もっとも、日本企業に中長期の経営計画が浸透するようになったのは、グローバル化、マルチナショナル化が進み、事業の多角化志向が強まるにつれて、緻密な経営計画なしには運営できなくなったからで、概ね 1980年代以降の話です。それ以前の経営は単年度計画が基本で、意思決定の構造はもう少し単純です。
経営計画に相当する部分は、大局的な、ざっくりとした経営方針になり、個別具体の施策との因果関係は必ずしも明快ではなくなります。この時代の社史を、執筆する立場からみれば、文脈の整理基準があいまいになるデメリットはあるものの、反面、計画が複雑さを伴わないので、経営意思のあり様が明快で、ストーリーラインがつくりやすいというメリットがあります。
そこで、問題となるのが、個別具体の出来事と経営意思との文脈です。ストレートに経営意思とつながったものから、予想外の事象に対する場当たり的な対症療法に近い施策まで、文脈のレベルが違う出来事が混在しがちです。

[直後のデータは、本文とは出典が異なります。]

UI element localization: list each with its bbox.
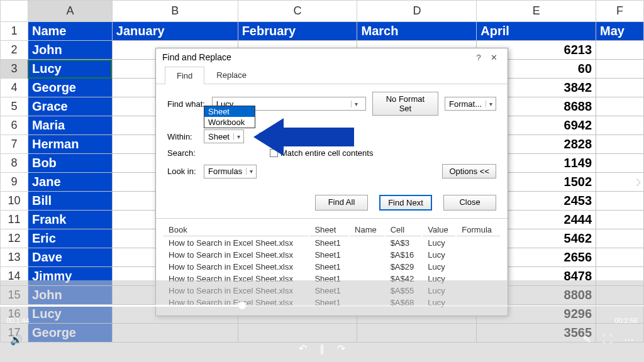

緻密な経営計画を立てる近年では、たとえ突発事象があろうとも、それは年度ごとの計画の見直しに吸収されていきますが、この時代にはざっくりとした経営方針しかないか、経営計画があっても抽象的です。
そこで、個別具体の出来事の文脈のつかみ方は、ビジネスモデルに沿った整理になります。図2は、メーカーの場合の単純なモデルです。また、総務・人事・福利厚生などいわゆるスタッフ系の施策は、ビジネスモデルよりは労働行政やコーポレートガバナンス思想の変化に合わせることが多くなります。こうした因果関係がはっきりわかるのが、良い社史です。

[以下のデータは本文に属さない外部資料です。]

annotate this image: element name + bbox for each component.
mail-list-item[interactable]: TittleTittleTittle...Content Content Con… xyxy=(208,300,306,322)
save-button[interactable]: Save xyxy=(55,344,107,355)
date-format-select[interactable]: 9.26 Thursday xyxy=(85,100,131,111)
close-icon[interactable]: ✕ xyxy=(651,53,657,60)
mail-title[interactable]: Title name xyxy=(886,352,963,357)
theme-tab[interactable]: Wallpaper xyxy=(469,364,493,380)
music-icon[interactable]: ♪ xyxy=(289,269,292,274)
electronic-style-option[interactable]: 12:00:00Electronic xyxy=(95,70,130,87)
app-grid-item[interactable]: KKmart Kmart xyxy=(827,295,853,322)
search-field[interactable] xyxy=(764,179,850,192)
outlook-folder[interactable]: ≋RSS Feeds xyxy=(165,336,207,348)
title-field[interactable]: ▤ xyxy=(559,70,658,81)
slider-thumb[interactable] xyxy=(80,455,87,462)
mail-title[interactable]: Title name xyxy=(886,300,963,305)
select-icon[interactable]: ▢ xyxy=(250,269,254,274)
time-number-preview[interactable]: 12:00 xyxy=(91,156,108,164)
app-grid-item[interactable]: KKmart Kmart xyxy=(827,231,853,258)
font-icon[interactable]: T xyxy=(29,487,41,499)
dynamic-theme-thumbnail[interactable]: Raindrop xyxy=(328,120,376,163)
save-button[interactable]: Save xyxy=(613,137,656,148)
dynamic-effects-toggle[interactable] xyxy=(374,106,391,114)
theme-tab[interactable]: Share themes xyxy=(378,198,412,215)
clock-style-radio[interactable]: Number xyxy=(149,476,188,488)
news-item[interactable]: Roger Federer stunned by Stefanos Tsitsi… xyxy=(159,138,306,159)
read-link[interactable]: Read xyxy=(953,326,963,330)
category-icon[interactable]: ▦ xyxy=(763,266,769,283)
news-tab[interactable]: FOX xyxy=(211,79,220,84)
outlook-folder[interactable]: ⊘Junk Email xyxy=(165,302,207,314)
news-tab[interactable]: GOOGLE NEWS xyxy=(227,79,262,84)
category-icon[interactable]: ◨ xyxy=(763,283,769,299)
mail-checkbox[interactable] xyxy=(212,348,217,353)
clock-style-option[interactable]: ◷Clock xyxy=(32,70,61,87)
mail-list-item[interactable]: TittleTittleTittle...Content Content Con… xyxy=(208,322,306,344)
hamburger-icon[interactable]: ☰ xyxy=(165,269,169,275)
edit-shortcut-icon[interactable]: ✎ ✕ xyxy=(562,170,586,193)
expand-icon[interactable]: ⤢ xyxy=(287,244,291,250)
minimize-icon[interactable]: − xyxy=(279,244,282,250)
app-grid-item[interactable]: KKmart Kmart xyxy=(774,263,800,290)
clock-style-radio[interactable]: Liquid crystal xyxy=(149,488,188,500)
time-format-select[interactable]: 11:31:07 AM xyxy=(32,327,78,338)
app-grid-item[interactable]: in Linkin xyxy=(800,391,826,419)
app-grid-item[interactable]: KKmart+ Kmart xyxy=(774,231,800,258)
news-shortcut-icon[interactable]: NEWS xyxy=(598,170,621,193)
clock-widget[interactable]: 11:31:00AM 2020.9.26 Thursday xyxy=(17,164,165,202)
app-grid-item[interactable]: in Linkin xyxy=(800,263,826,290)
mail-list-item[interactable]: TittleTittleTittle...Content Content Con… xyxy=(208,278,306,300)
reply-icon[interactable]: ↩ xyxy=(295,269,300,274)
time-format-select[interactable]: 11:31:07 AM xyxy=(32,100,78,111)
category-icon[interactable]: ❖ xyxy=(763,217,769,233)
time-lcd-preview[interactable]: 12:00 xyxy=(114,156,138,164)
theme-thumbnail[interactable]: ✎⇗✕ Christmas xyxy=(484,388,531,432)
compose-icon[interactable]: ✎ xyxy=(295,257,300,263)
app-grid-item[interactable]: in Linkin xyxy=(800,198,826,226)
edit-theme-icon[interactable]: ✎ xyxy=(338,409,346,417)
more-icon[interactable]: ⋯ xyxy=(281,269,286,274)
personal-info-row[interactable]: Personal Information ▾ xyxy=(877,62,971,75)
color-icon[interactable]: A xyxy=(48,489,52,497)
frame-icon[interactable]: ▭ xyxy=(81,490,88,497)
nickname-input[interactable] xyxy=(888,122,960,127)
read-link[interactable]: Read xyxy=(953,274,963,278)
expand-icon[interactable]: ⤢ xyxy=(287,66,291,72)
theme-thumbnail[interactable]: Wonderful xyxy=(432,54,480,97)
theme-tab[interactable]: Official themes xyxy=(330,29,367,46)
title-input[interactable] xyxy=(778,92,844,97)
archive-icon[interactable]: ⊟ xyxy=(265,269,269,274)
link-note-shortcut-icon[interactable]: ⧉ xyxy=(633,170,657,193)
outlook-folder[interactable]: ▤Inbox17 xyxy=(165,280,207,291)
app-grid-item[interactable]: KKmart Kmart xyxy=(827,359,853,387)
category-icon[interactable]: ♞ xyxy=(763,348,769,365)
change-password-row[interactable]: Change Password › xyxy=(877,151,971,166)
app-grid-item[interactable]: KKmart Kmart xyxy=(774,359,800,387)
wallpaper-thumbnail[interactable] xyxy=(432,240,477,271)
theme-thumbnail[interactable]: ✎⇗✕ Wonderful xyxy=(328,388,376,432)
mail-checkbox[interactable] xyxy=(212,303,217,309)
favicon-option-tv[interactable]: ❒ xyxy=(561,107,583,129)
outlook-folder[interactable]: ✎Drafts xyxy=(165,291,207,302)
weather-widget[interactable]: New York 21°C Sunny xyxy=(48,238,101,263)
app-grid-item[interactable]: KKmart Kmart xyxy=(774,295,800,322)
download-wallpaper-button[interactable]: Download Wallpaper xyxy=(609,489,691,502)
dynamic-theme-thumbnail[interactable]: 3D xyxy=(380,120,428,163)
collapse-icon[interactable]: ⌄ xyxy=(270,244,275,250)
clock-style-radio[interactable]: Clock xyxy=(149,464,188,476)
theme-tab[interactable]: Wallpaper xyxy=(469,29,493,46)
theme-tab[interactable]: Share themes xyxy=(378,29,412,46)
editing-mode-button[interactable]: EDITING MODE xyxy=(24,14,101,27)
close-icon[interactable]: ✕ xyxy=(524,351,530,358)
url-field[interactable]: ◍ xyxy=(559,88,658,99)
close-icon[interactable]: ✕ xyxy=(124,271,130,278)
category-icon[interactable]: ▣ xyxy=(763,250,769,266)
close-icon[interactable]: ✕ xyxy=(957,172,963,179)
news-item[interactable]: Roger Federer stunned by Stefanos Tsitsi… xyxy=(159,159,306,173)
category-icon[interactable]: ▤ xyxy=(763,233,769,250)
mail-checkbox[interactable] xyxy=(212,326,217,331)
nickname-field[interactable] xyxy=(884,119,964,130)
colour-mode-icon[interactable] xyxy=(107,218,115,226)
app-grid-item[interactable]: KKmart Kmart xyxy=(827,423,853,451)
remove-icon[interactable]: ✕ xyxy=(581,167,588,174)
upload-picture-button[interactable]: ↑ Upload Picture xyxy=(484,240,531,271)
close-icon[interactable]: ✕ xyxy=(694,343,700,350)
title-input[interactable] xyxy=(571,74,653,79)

なお、創業期はそれぞれの企業により創業の経緯が違うので、個別の対応になります。創業者の自伝、評伝など過去に文章化されているケースが多く、内容も(国策や企業グループの施策の一環として設立された企業を除けば)創業者個人の事績に偏った、他章とは異質のタッチになりがちです。エピソードや創業者の主観描写などを交えることもしばしばです。